Re: Q: PAGE_CACHE_SIZE? - Stephen C. Tweedie

linux-mm.kvack.org archive mirror
 help / color / mirror / Atom feed

From: "Stephen C. Tweedie" <sct@redhat.com>
To: Alan Cox <alan@lxorguk.ukuu.org.uk>
Cc: Rik van Riel <riel@nl.linux.org>,
	ak@muc.de, ebiederm+eric@ccr.net, linux-kernel@vger.rutgers.edu,
	linux-mm@kvack.org
Subject: Re: Q: PAGE_CACHE_SIZE?
Date: Fri, 28 May 1999 21:46:01 +0100 (BST)	[thread overview]
Message-ID: <14159.137.169623.500547@dukat.scot.redhat.com> (raw)
In-Reply-To: <E10n8Ic-0003h9-00@the-village.bc.nu>

Hi,

On Thu, 27 May 1999 23:06:48 +0100 (BST), Alan Cox
<alan@lxorguk.ukuu.org.uk> said:

>> A larger page size is no compensation for the lack of a decent
>> read-{ahead,back,anywhere} I/O clustering algorithm in the OS.

> It isnt compensating for that. If you have 4Gig of memory and a high
> performance I/O controller the constant cost per page for VM
> management begins to dominate the equation. Its also a win for other
> CPU related reasons (reduced tlb misses and the like), and with 4Gig
> of RAM the argument is a larger page size isnt a problem.

That's still only half of the issue.  Remember, there isn't any one
block size in the kernel.

We can happily use 1k or 2k blocks in the buffer cache.  We use 8k
chunks for stacks.  Nothing is forcing us to use the hardware page size
for all of our operations.  

In short, I think the real answer as far as the VM is concerned is
indeed to use clustering,  not just for IO (we already do that for
mmap paging and for sequential reads), but for pageout too.  I really
believe that the best unit in which to do pageout is whatever unit we
did the pagein in in the first place.

This has a lot of really nice properties.  If we record sequential
accesses when setting up data in the first place, then we can
automatically optimise for that when doing the pageout again.  For swap,
it reduces fragmentation: we can allocate in multi-page chunks and keep
that allocation persistent.

There are very few places where doing such clustering falls short of
what we'd get by increasing the page size.  COW is one: retaining
per-page COW granularity is an easy way to fragment swap, but increasing
the COW chunk size changes the semantics unless we actually export a
larger pagesize to user space (because we end up destroying the VM
backing store sharing for pages which haven't actually been touched by
the user).

Finally, there's one other thing worth considering: if we use a larger
chunk size for dividing up memory (say, set the buddy heap up in a basic
unit of 32k or more), then the slab allocator is actually a very good
way of getting page allocations out of that.  
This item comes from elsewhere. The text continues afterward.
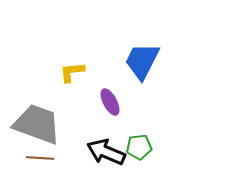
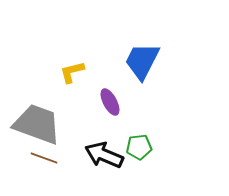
yellow L-shape: rotated 8 degrees counterclockwise
black arrow: moved 2 px left, 3 px down
brown line: moved 4 px right; rotated 16 degrees clockwise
If we did in fact use the 4k minipage for all kernel get_free_page()
allocations as usual, but used the larger 32k buddy heap pages for all
VM allocations, then 8K kernel allocations (eg. stack allocations and
large NFS packets) become trivial to deal with.

The biggest problem we have had with these multi-page allocations up to
now is fragmentation in the VM.  If we populate the _entire_ VM in
multiples of 8k or more then we can never see such fragmentation at all.
8k might actually be a reasonable pagesize even on low memory machines:
we found in 2.2 that the increased size of the kernel was compensated
for by more efficient swapping so that things still went faster in low
memory than under 2.2, and large pages may well have the same tradeoff.

--Stephen

--
To unsubscribe, send a message with 'unsubscribe linux-mm my@address'
in the body to majordomo@kvack.org.  For more info on Linux MM,
see: http://humbolt.geo.uu.nl/Linux-MM/

next prev parent reply	other threads:[~1999-05-28 20:46 UTC|newest]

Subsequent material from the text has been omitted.